Transportation can be called a “friction.” Costing us huge time and money, we spend as much on transportation in the US as on health care.
And now, we might add $50 billion to the total. In New Orleans, talking about transportation, President Obama referred to that huge price tag for his “Fix It First” proposal. I know that it can make sense for the President to propose a transport initiative. Just mention air controllers or landing slots, highway construction, seaports, high speed rail proposals, municipal bus lines, the Acela express down the Northeast corridor and you think government.
However, Brookings scholar and transportation expert Clifford Winston says everywhere, our transportation system has massive negative externalities. We repair highways with pavement that is too thin. We charge airlines based on size but congestion caused by lighter planes is really the problem. We propose high speed rail but do no cost/benefit analysis. We build more roads that attract more cars and congestion gets worse rather than better. We repeat the past rather than implementing new ideas.
In a 51 page paper, an hour-long econtalk interview and a 2 minute video (below), Dr. Winston conveys a persuasive position.

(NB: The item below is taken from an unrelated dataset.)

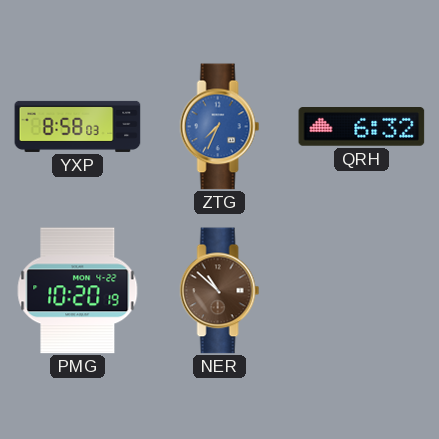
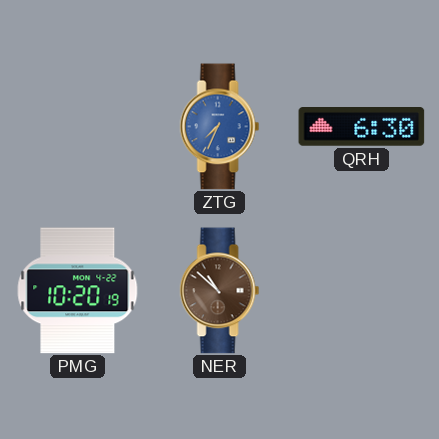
YXP: 8:58 -> none
QRH: 6:32 -> 6:30
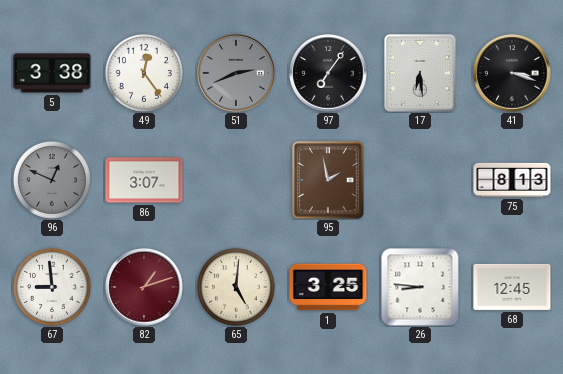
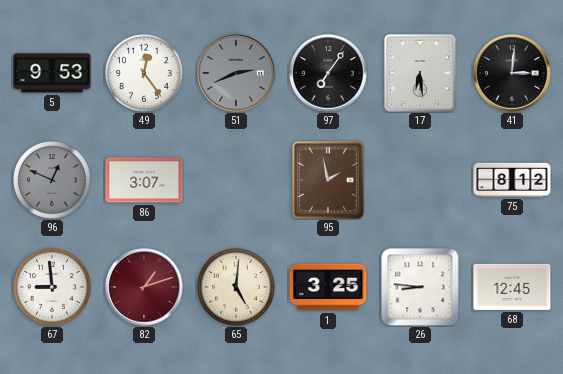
5: 3:38 -> 9:53
41: 3:18 -> 3:01
75: 8:13 -> 8:12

The pricing, the innovation, more appropriate incentives could all be injected if we experiment with privatization and deregulation. The goal is to boost private, business and government productivity just by diminishing transportation inefficiencies.

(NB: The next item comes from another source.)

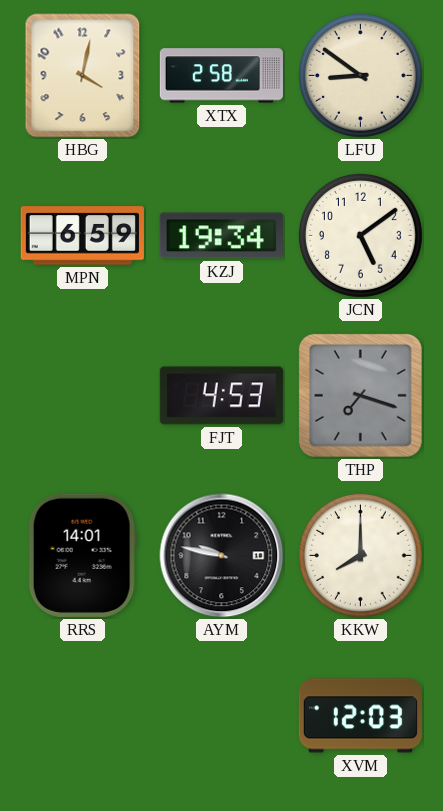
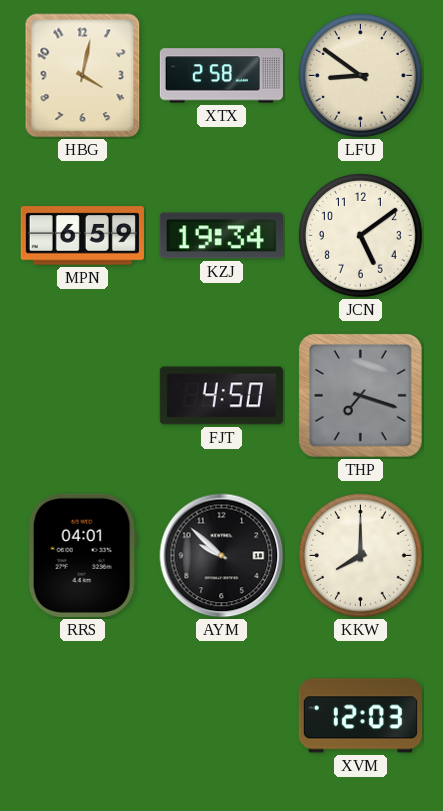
FJT: 4:53 -> 4:50
RRS: 14:01 -> 04:01
AYM: 9:47 -> 9:52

How? He suggests local experimentation with privatization and deregulation so that we get a better mix of the public and private sector.
Our bottom line: Currently a source of massive negative externalities, the US transportation infrastructure needs experimentation with privatization and deregulation so that it can help rather than constrain economic growth (and diminish your commuting delays).
Sources and Resources: If you have an hour, the econtalk discussion with Clifford Winston is full of insight. Because his paper is long and full of detail, it takes awhile to plough through it but at the least, do scroll to his tables. They are fascinating.